(Stored records)

——

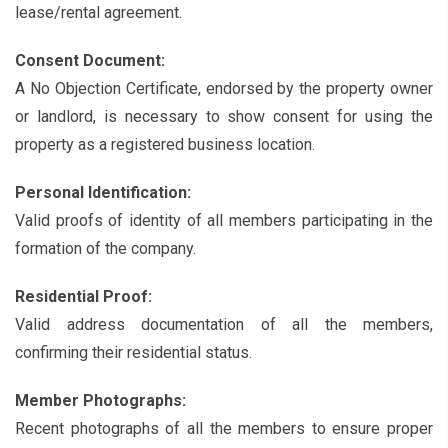
lease/rental agreement.
Consent Document:
A No Objection Certificate, endorsed by the property owner
or landlord, is necessary to show consent for using the
property as a registered business location.
Personal Identification:
Valid proofs of identity of all members participating in the
formation of the company.
Residential Proof:
Valid address documentation of all the members,
confirming their residential status.
Member Photographs:
Recent photographs of all the members to ensure proper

——

Pictures do not go in the copy; print every entry exactly as it stands.

**Response area**.
lease/rental agreement.
Consent Document:
A No Objection Certificate, endorsed by the property owner
or landlord, is necessary to show consent for using the
property as a registered business location.
Personal Identification:
Valid proofs of identity of all members participating in the
formation of the company.
Residential Proof:
Valid address documentation of all the members,
confirming their residential status.
Member Photographs:
Recent photographs of all the members to ensure proper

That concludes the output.